INSTRUCTIONS FOR THE TASK — Look below for the line with "Детский невролог" and the line with "para encontrar la"; repeat exactly those two lines and all lines between them, but no pictures.

(Saved entries)
----
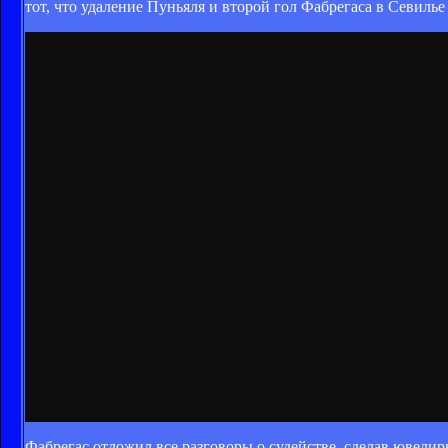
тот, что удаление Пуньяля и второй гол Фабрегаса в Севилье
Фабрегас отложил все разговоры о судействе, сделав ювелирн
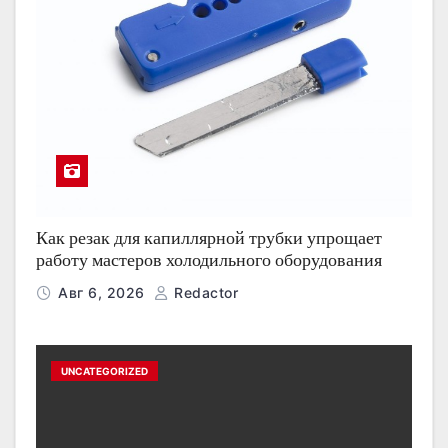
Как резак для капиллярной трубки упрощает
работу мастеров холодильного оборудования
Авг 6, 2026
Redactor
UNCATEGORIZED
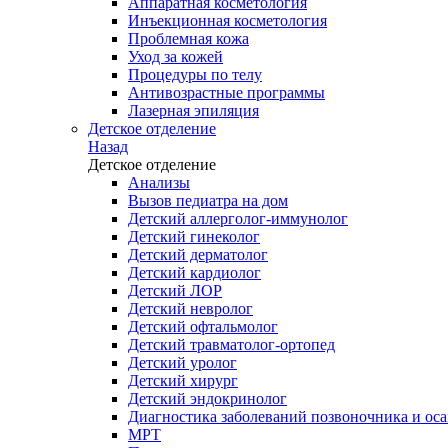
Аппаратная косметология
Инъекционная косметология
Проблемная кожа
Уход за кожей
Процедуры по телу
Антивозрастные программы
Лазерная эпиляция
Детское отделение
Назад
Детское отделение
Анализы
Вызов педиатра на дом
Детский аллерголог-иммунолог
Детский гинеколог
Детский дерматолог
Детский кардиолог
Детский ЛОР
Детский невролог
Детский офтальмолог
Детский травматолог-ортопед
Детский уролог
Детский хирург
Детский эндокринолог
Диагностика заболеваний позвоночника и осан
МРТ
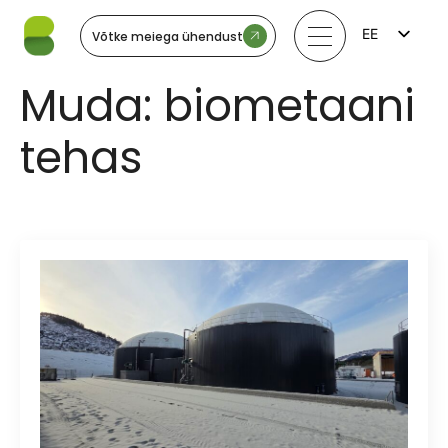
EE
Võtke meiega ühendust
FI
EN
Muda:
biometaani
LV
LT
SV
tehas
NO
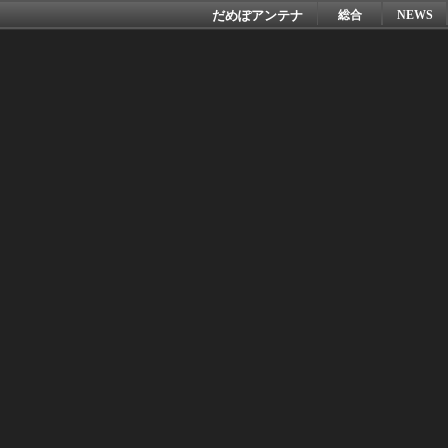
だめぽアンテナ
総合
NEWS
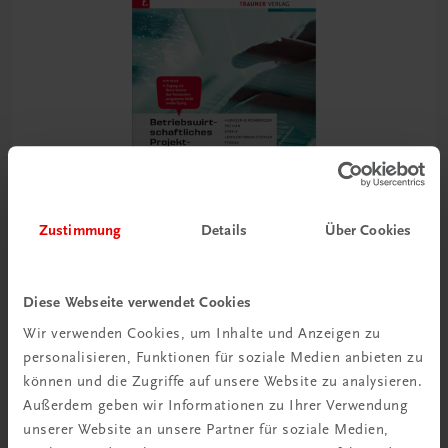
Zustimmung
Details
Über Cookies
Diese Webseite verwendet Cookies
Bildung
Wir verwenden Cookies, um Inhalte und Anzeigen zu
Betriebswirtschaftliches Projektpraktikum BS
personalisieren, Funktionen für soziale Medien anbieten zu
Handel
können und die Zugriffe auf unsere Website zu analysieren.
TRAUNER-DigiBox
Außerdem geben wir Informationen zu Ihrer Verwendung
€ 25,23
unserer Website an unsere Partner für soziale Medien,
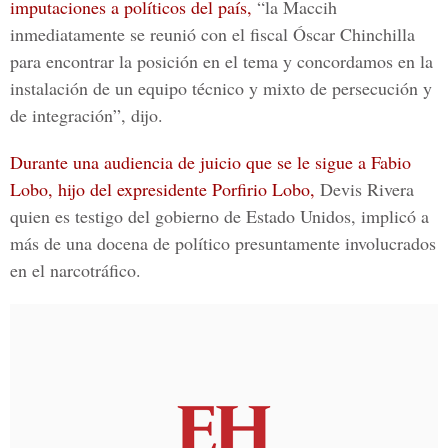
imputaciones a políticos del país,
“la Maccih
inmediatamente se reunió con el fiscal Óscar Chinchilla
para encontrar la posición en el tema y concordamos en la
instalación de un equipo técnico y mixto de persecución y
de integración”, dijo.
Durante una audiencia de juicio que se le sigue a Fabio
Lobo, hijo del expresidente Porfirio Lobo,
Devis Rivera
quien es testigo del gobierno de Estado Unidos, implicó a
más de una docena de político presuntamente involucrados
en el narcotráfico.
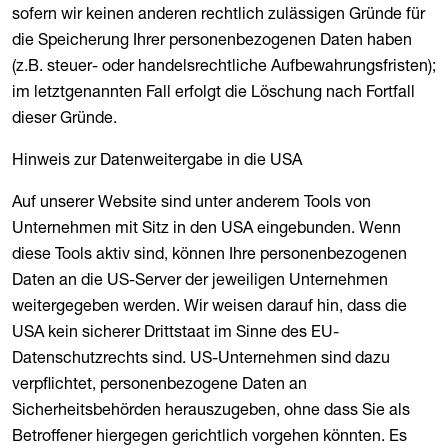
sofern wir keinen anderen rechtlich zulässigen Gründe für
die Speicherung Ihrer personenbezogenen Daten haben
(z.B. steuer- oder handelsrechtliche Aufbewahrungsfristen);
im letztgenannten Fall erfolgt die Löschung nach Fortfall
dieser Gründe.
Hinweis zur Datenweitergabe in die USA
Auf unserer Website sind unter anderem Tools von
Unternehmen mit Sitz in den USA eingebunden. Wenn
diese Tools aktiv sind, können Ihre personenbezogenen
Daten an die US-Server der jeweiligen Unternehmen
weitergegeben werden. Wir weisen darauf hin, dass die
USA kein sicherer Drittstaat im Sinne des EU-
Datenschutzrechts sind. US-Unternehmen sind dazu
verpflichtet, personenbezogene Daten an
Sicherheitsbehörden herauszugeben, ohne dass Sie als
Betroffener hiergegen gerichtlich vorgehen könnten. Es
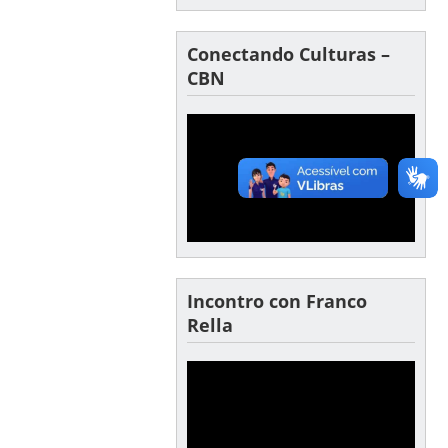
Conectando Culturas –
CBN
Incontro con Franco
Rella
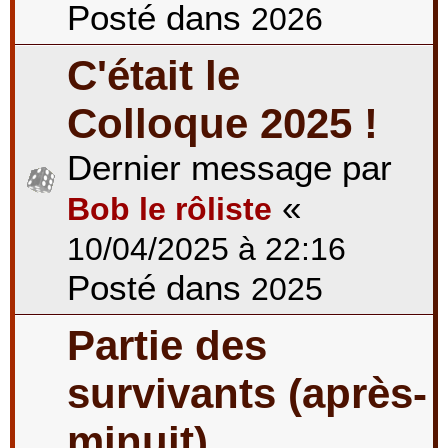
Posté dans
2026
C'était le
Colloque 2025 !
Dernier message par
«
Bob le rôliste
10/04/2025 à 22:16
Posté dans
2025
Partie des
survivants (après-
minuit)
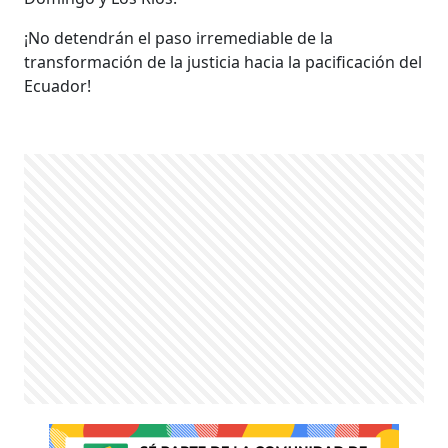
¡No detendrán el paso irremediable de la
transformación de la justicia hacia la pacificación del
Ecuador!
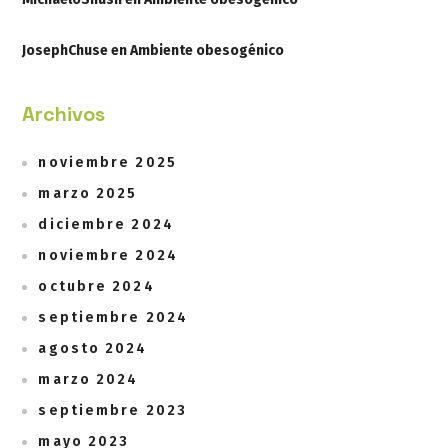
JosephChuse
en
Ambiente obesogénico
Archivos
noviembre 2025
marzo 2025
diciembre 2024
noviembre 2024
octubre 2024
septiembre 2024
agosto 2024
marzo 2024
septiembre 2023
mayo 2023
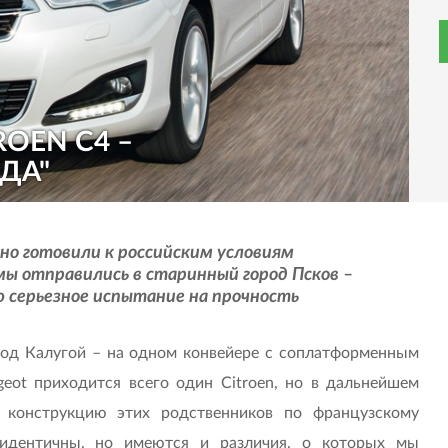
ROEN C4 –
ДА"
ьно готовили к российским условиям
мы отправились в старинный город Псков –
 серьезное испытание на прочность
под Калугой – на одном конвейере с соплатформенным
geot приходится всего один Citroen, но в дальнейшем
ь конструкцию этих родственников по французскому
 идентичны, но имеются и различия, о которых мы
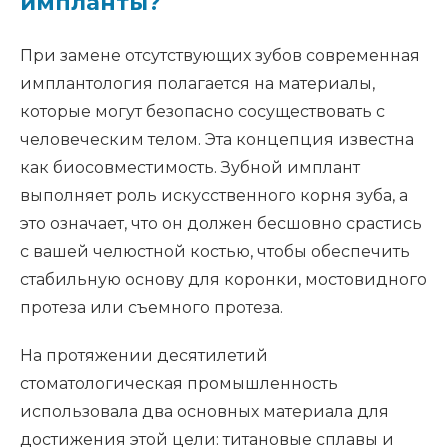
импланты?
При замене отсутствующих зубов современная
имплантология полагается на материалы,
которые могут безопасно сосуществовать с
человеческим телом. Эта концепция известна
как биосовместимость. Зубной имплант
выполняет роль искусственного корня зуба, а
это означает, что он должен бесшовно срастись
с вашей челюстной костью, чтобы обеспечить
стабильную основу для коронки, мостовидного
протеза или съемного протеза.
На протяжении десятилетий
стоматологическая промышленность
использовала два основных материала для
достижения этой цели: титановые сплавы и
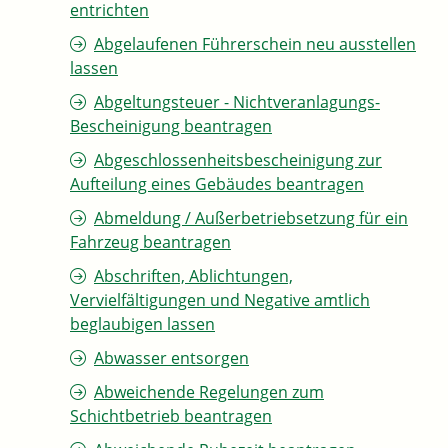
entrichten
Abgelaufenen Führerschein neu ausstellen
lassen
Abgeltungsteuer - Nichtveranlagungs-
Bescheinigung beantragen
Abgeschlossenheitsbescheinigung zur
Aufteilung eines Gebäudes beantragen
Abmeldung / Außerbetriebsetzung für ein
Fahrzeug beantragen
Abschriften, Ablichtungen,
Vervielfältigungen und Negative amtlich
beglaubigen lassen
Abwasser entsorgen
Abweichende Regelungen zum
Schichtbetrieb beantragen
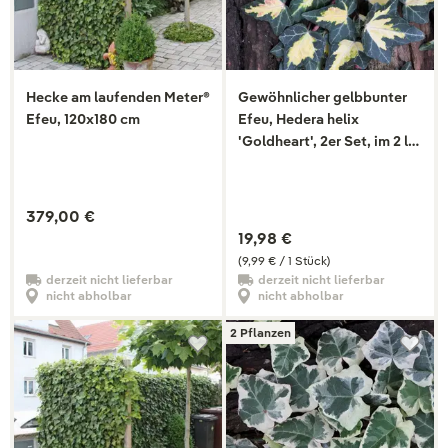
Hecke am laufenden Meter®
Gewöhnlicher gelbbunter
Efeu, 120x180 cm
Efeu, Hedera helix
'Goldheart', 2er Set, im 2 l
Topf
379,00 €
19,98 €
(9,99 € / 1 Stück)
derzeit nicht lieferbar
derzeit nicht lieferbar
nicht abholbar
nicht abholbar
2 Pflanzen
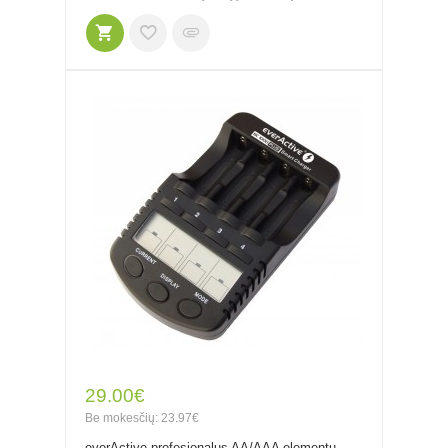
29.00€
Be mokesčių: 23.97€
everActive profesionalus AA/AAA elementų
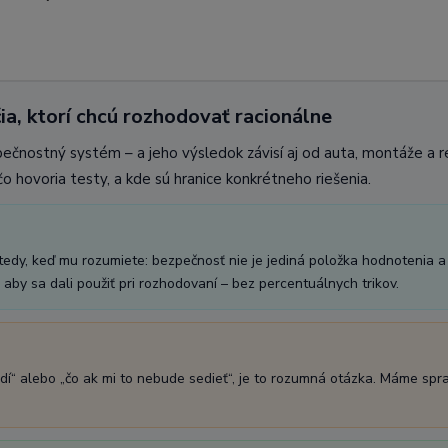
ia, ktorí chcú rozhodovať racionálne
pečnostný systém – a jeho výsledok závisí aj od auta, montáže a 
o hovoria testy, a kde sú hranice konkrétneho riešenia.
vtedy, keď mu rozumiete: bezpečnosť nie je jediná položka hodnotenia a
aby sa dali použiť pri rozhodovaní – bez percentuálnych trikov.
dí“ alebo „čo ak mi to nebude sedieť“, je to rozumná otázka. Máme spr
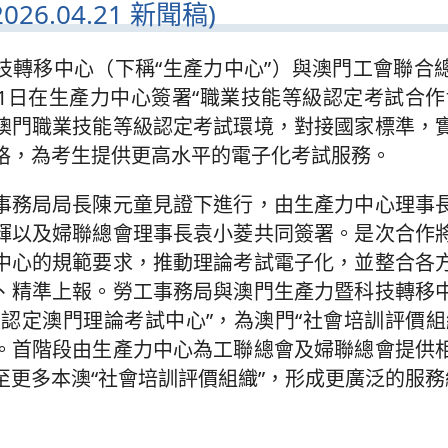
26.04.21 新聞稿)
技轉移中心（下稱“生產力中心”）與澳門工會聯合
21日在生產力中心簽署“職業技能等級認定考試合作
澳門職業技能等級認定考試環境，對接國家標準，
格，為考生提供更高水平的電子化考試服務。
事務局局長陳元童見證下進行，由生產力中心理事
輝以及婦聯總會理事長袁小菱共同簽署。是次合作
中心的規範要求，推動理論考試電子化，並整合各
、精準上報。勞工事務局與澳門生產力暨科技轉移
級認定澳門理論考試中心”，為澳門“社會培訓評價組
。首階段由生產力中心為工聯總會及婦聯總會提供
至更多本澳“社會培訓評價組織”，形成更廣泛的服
----
ANSWER BELOW —
Детский невролог
Детский офтальмолог
Детский травматолог-ортопед
Детский уролог
Детский хирург
Детский эндокринолог
Диагностика заболеваний позвоночника и осан
МРТ
EE
Võtke meiega ühendust
FI
EN
Muda:
biometaani
LV
LT
SV
tehas
NO
だめぽアンテナ
総合
NEWS
Zustimmung
Details
Über Cookies
Diese Webseite verwendet Cookies
Bildung
Wir verwenden Cookies, um Inhalte und Anzeigen zu
Betriebswirtschaftliches Projektpraktikum BS
personalisieren, Funktionen für soziale Medien anbieten zu
Handel
können und die Zugriffe auf unsere Website zu analysieren.
TRAUNER-DigiBox
Außerdem geben wir Informationen zu Ihrer Verwendung
€ 25,23
unserer Website an unsere Partner für soziale Medien,
imputaciones a políticos del país,
“la Maccih
inmediatamente se reunió con el fiscal Óscar Chinchilla
para encontrar la posición en el tema y concordamos en la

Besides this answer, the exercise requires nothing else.